私はポケットに入れたままになっていた白い手袋を手に付ける。そして、彼女にそっと手を差し出した。
「これでいいだろうか」
「……」
「大丈夫。そっとつかんで。そうだ、いいぞ」
戸惑う彼女に手を差し出し続けると、やがて娘は私の手に触れる。細い指が私の手を掴む。それをそっと包んで、私は微笑んだ。
「ここじゃ何も話せない。一緒に、外へいこう。ゆっくりと、君と話をしたい」
失われそうになる小さな小鳥を扱うように、私はそっと彼女の背を押した。
「旦那様!?」
「馬車の用意だ。娘を脅かさないようにね」
二人でドアを開けた瞬間、メイド長だけでなくロバートまで目を丸くした。
「どちらへ行かれるのです。私もご一緒に……」
「いや、大勢だとこの子が驚くから僕一人で平気だ。それに何かあっても、僕の作った爆弾を持って行くから大丈夫」
私は胸ポケットから小さな丸い玉を取りだしてみせる。投げれば激しい音を立てて爆発する、花火爆弾のプロトタイプ。実験はまだだが、きっと効力は高い、と私は見ている。
「二人とも心配性に過ぎるのだ。僕だって、一人で市中に出られるさ」
付いてこようとする二人を手で追い払い、私は少女をエスコートする。
光の元で見る彼女も愛らしい。娘は青白い顔を袖で顔をかくし俯いた。
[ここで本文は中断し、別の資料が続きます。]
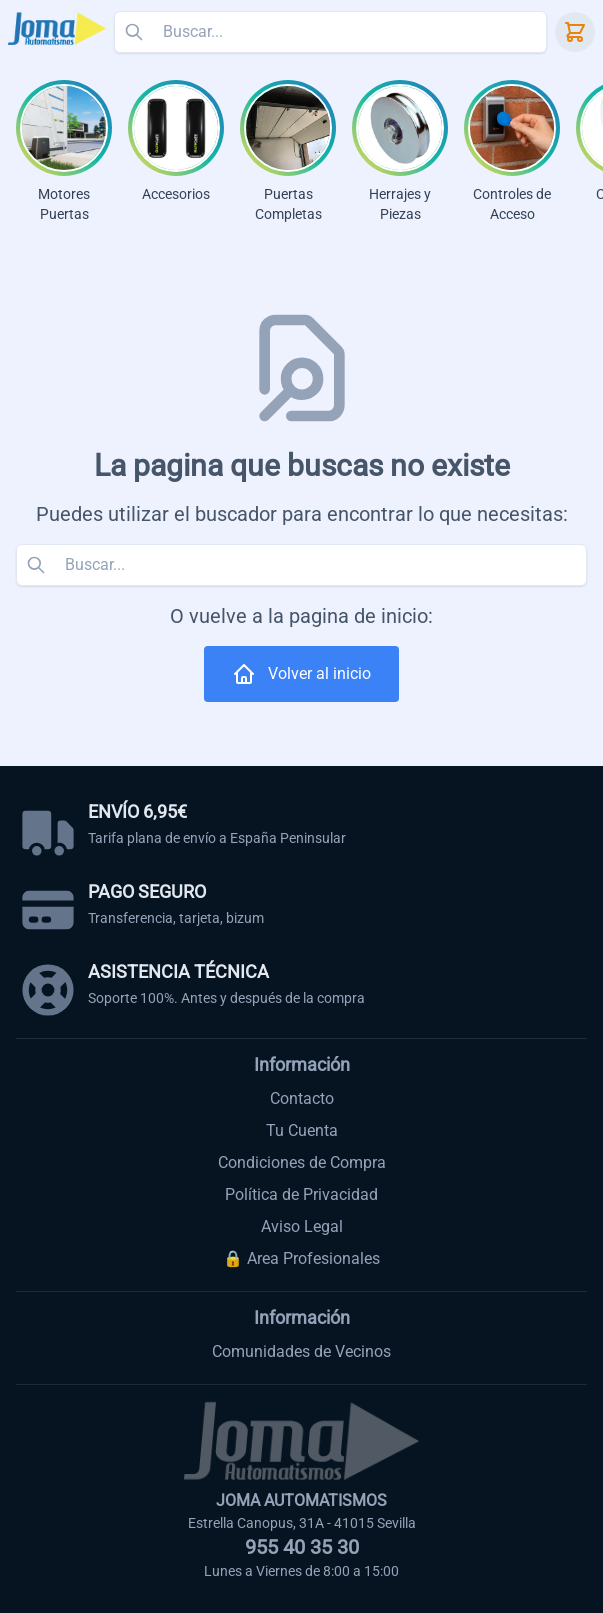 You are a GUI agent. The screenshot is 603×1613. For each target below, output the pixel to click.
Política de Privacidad (301, 1194)
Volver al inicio (301, 674)
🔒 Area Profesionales (301, 1258)
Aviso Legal (302, 1226)
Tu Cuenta (302, 1130)
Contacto (302, 1098)
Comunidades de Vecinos (301, 1351)
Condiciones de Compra (302, 1162) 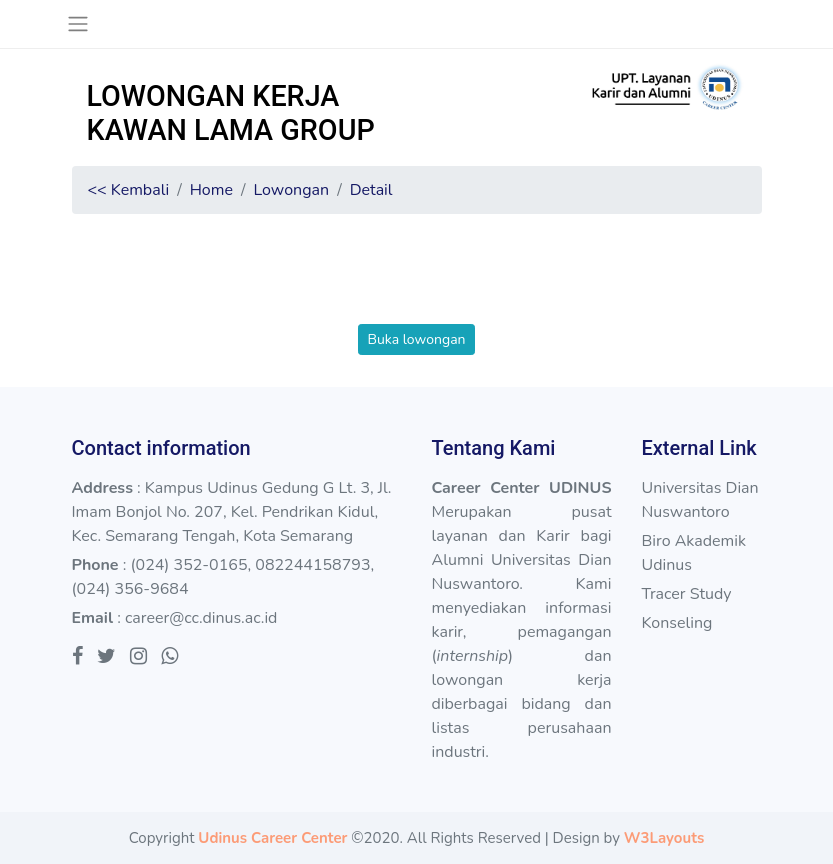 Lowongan (291, 190)
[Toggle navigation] (78, 24)
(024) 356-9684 (130, 589)
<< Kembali (129, 190)
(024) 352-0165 (188, 565)
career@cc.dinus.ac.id (201, 618)
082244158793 (312, 565)
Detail (371, 190)
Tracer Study (686, 594)
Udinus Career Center (272, 838)
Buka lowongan (416, 339)
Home (211, 190)
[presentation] (417, 285)
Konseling (676, 623)
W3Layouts (664, 838) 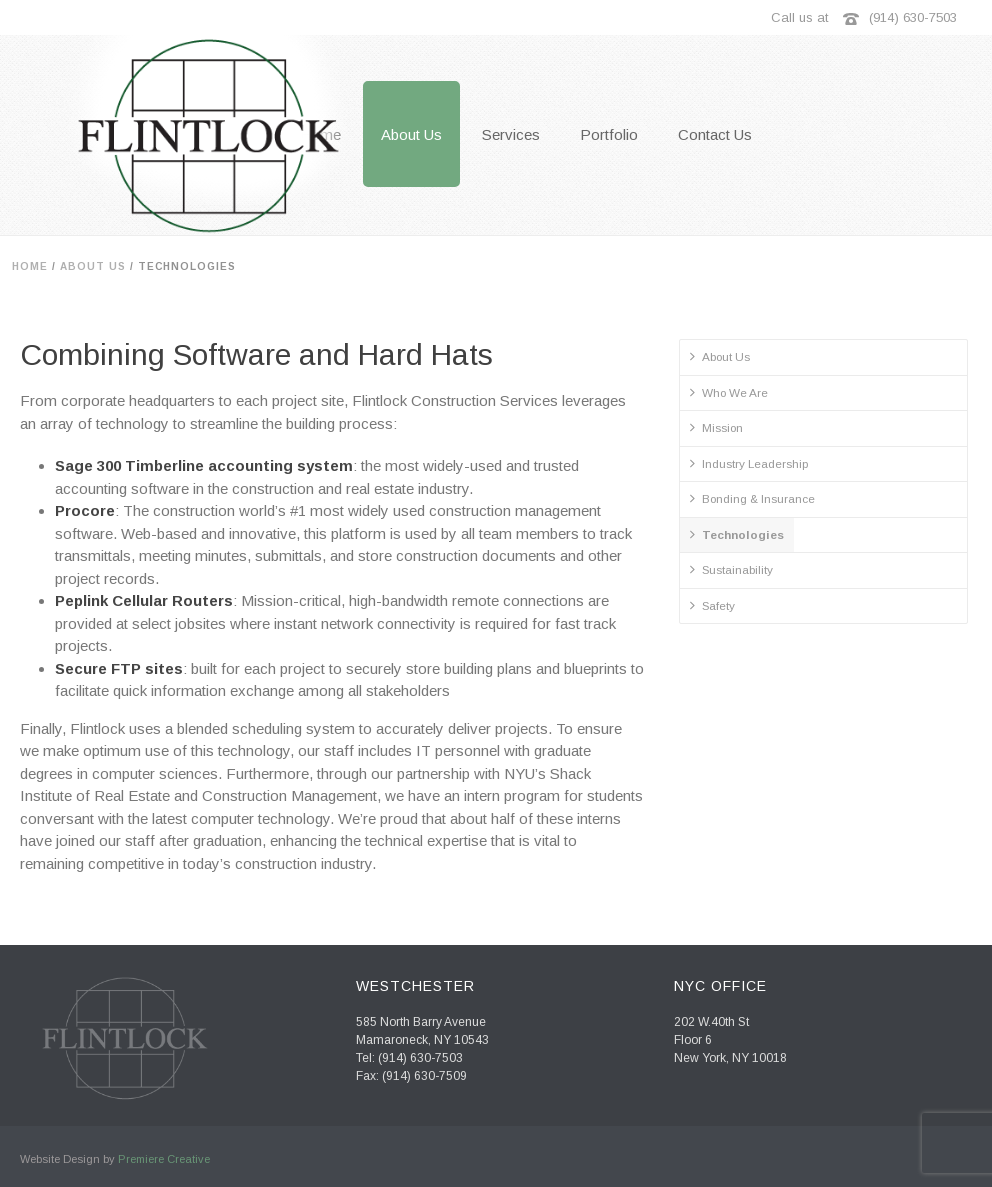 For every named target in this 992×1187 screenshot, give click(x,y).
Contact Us (715, 134)
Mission (716, 427)
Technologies (737, 534)
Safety (712, 605)
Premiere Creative (164, 1159)
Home (30, 266)
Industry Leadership (749, 463)
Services (511, 134)
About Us (411, 134)
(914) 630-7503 (913, 17)
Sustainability (731, 569)
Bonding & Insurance (752, 498)
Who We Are (729, 392)
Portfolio (609, 134)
口をきゅっと閉じ、顔をひたすらに押さえているのは涙を一粒も零すまいという彼女なりの気遣いなのだろう。
なんといじらしい献身だろうか。
しかしそんな少女のことなど見もせずに、ロバートが私の前に立ちふさがる。
「せめて行き先を……どちらへ……?」
「塔の下の公園へ」
私が思いだしたのは、昨日の朝に読んだ新聞の記事のこと。
「女王陛下に贈られたジャポネのさくらがちょうど満開だそうだ」
「さくら……?」
「花だよ」
随分昔、ジャポネよりロンドンに持ち帰られた一本の苗木。それが今や公園を覆うほどに数を増やし、成長したという。いずれもかわいい花を付ける。美しく、幻想的な、その花。
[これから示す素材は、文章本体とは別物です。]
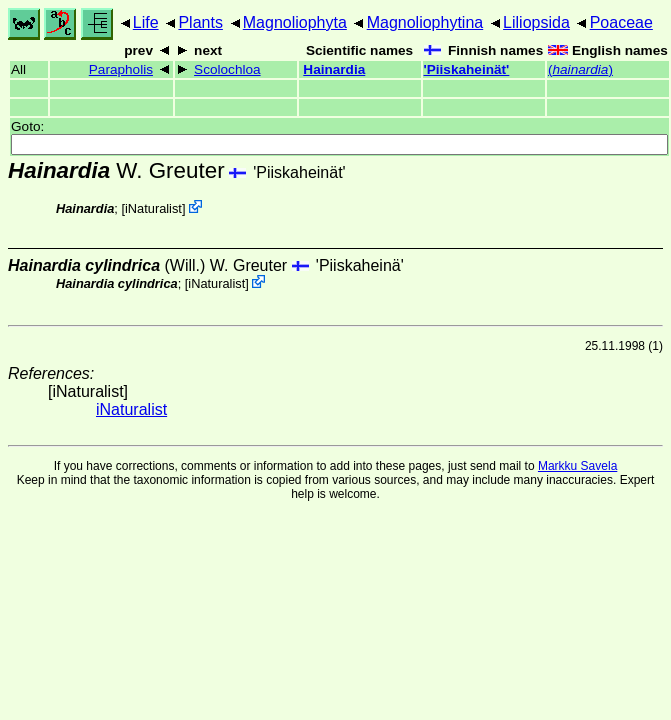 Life (146, 22)
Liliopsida (536, 22)
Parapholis (121, 69)
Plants (200, 22)
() (580, 69)
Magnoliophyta (295, 22)
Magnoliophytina (425, 22)
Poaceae (621, 22)
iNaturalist (153, 208)
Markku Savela (577, 466)
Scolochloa (227, 69)
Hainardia (334, 69)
ぜひこの娘に見せたいと、そう思った。そして同時に……。
「あのメイドの娘の亡骸はまだ屋敷にあるね?……結構。あの子の体に、花をかけてあげよう。せめてもの、弔いに」
言いながら私は、死んだメイドの名前さえ知らないことに気が付いた。
メイド長に名を聞こうとして……留まる。今更聞いて、なんとなるのだ。
満月の夜、メイドが死んだ。きっと、後に思い出すのはそれだけだ。名など、聞いてもきっと忘れてしまう。
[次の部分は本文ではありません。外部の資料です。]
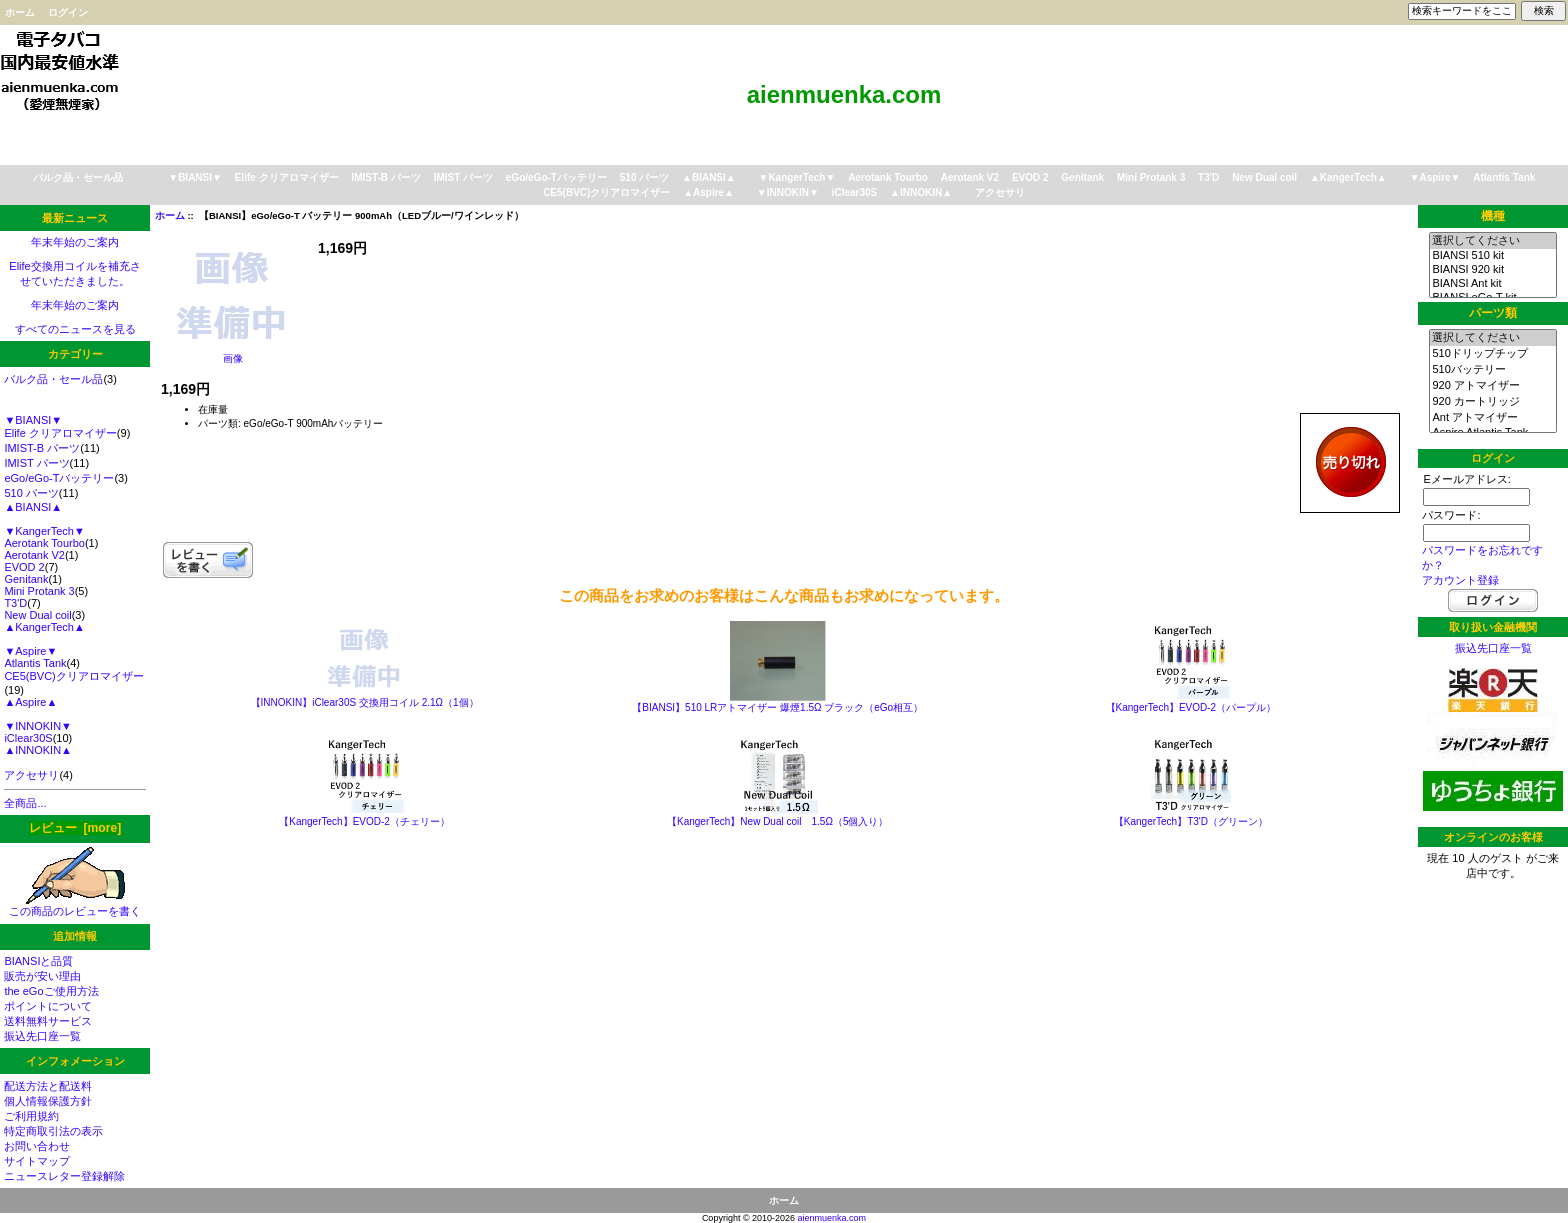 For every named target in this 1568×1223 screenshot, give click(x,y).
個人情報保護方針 (48, 1101)
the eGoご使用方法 (51, 991)
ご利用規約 (31, 1116)
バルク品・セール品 (78, 177)
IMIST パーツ (463, 177)
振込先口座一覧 (42, 1036)
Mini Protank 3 (1151, 177)
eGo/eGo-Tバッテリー (556, 177)
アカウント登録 (1460, 580)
この家には何十人ものメイドや男たちがいる。彼ら、彼女らは私の顔を知っている。しかし私が知っているのはたった数人。
伯爵となって半年、孤独感は日々強くなっていく。
「……今宵は誰も寝てはいけない」
私は少女の体をそっと馬車にあげながら、メイド長に言う。
そしてロバートをみる。
「僕は彼女の死を醜聞だなんて思わないぞ、ロバート」
霧雨の向こうにみえるロバートの目は、やはり静かだった。